Die beiliegende CD zur Zeitschrift M&R Juli / August 2016 mit dem Schwerpunkt "Viva Cuba" enthält erfreulicherweise keinen der üblichen kubanischen Klassiker (Mama Inés, Son de la loma, Lagrimas negras etc.), selbst das hier ideologisch passende "Hasta siempre…" fehlt, sondern Aufnahmen von Liedern, Jazz, Folklore und Heavy-Metal, die hierzulande den meisten eher unbekannt und teilweise schwer erhältlich sein dürften.

Diverse
Viva Cuba
M&R / Verlag 8. Mai

Das Spektrum reicht von Liedermachern wie Santiago Feliú und Gerardo Alfonso, über den Jazzer Javier Zalba und die Sängerin Yusa bis zur Metal-Band Tendencia, die leider die einzigen Vertreter einer "echten Jugendkultur" sind. Hip-Hopper oder DJ's aus der rührigen Szene in Havanna sind nicht dabei (erstere kommen aber im Heft zu Wort). Die Texte sind - dem Schwerpunkt entsprechend -  eher politischer Natur, die Stücke stammen mehrheitlich von Musikern die auch im Heft vorkommen.

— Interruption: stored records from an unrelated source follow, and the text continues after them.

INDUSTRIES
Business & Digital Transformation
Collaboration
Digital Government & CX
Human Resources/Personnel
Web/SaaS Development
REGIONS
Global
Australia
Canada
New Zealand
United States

Wahrscheinlich wegen seiner inhaltlichen Aussage hat es auch das musikalisch schräge "What keeps us apart" des in Kuba eingebürgerten US-Amerikaners Pablo Menéndez auf die CD geschafft. Und mit Omara Portuondo und Silvio Rodríguez sind dann doch noch zwei internationale "Stars" auf dem Album vertreten. Eine Compilation, die nicht nur wegen ihrer politischen Ausrichtung aus der Masse der Kaufhaus-Kuba-Compilations heraussticht!